Rating: Summary: Really cool! Review: I've been using VMWare Workstation for about three years now and have very few complaints. They have fixed a lot of my complaints with this latest release. The company does a much better than average job with customer service. My only complaint is the cost. You can buy a second hard drive for the price of this software and set up a dual boot configuration, which would suit me just fine, given the performance hit running an OS within an OS. Overall the perforamnce hit is not bad. I use this on my laptop where I can work in Linux and yet access office and other windows apps simultaneously. This does take up a lot of disk space and you will want a fairly beefy machine to get reasonable good performance out of your virtual machines.
Rating: Summary: An Essential tool for Dual-booters Review: If you live in a dual-boot world, choosing Linux/BSD sometimes and Windows at other times -- then VMware can certainly change the way you work.
Without VMware, you must reboot your system any time you need the benefits of the other operating system. (boot to Windows to run MS Project, reboot to Linux to do software development work, etc) This leads to several common problems, for example keeping your email and bookmarks in sync between two OSes. Dual-booters all know about the problems with disk partitioning as well. (Even when the tools to repartition work as intended, one often still suffers from less available free space.)
With VMWare, you have the option to run your choice of 'primary' OS at all times. Then, when you need access to the other OS all you need to do is start up a vmware session. VMware includes file system shares to facilitate getting files betweeen one enironment and the other, and it automatically supports a seamless NAT translation that allows your virtual machine to have full access to the Internet, your company's LAN, etc. Your CD / DVD player is also seen seamlessly by the virtual OS; the graphics and mouse support is also very good.

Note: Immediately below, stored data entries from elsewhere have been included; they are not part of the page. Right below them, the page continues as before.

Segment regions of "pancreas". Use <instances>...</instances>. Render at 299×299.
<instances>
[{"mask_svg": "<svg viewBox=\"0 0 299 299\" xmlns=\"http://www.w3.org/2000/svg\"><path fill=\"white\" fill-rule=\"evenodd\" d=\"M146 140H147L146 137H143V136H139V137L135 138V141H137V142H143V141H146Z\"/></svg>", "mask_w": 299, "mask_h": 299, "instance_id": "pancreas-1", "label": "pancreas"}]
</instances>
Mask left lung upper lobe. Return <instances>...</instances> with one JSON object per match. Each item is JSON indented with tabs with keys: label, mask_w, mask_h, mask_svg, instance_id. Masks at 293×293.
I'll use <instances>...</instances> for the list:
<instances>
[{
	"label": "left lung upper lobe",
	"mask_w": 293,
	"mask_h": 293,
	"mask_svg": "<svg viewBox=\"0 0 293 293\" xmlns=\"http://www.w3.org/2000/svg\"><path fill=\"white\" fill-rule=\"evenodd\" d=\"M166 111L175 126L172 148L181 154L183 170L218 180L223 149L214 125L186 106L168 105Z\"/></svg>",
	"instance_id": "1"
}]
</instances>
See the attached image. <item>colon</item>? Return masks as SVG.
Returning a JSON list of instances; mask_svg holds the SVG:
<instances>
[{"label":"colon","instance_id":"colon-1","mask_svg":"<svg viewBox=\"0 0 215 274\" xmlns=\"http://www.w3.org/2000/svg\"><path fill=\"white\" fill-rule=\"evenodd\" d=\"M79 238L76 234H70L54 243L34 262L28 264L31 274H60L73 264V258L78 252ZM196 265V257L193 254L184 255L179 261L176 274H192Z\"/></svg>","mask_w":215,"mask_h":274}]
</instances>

For example, I do development work in Linux but my company's VPN requires a Windows system. I've also got a large number of windows-only applications that are necessary. With VMware, any time I need my Linux environment I can start it up again in about 30 seconds - all of my server processes resume just where the system was frozen. With the seamless NAT, I can SSH from Windows into my own Linux server; this avoids the overhead of running a Linux window manager.

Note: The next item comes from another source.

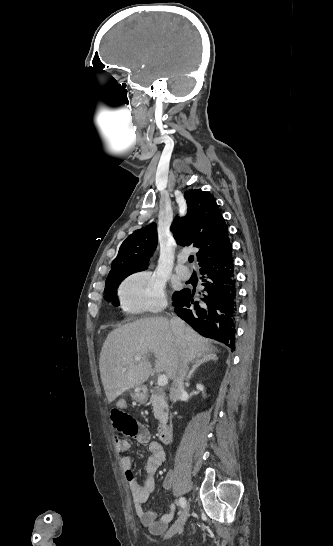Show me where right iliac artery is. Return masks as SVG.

This product allows a try-before-you-buy option, you can download the software with a 30-day trial straight from vmware.com. Now that I've tried it for over a week, I cannot imagine going back to a dual-boot world. I have to say I'm hooked -- I came to Amazon today to make my purchase official.

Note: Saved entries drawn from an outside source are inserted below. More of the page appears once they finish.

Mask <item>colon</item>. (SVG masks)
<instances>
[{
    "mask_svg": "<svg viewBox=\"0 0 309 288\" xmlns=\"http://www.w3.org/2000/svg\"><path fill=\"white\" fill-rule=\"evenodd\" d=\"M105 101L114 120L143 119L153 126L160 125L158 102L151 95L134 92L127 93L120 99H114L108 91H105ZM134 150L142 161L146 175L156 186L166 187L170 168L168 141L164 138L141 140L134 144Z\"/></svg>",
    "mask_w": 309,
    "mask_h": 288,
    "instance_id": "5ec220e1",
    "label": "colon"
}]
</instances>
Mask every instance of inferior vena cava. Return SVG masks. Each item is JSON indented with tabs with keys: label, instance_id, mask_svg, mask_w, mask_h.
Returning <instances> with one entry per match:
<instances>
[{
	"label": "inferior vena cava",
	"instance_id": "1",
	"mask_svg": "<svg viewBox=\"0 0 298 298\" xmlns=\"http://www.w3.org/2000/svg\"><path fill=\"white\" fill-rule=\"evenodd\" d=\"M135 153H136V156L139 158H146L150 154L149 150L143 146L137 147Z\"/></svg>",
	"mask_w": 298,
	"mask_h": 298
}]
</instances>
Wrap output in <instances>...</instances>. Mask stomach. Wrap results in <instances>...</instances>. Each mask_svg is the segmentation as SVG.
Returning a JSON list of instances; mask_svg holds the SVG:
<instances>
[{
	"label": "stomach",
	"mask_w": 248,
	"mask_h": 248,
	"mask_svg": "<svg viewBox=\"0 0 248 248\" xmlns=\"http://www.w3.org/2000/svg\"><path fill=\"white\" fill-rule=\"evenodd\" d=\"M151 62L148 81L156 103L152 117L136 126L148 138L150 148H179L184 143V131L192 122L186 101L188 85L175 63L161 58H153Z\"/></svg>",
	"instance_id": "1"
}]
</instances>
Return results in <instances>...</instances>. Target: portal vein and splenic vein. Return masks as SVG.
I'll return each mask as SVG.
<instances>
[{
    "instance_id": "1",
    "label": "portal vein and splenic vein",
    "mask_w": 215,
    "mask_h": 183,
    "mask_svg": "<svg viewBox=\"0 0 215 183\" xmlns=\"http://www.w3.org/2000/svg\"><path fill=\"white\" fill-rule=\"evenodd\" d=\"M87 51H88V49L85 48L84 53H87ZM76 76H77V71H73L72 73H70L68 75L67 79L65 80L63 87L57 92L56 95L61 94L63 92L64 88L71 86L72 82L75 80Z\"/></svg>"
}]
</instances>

Rating: Summary: Must have for multi platform development Review: VMware is an amazing tool. If you... - work on one operating system but have to program for another - work on one OS but have to program _on_ another - have to prototype PCs for different OS configurationsYou need VMware. VMware allows you to create a 'virtual machine' on your guest computer. This isn't an emulation of an operating system at all! It creates a thread and isolates hardware access. Then it just lets the guest operating sytem run as normal. The guest has no idea (or little idea) that it is running inside of another operating system. It's fast and powerful. You can network between the guest and host, or between multiple guests. Your guest can have access to your public network and the internet. You can even mount ISO images as a virtual CDrom for your guest systems. A favorites and bookmarking system can bring up any Virtual PC you use regularly, and the whole interface is sleek, compact, and powerful. VMware is fantastic. You do need a good computer to run it, though - each virtual machine requires hard drive space as a virtual harddrive and each currently running guest requries a goodly slice of your ram. It's cheaper than buying a new PC that you'll rarely use, let alone the dozens of PCs you would need to duplicate all the virtual machines you can add to a single computer.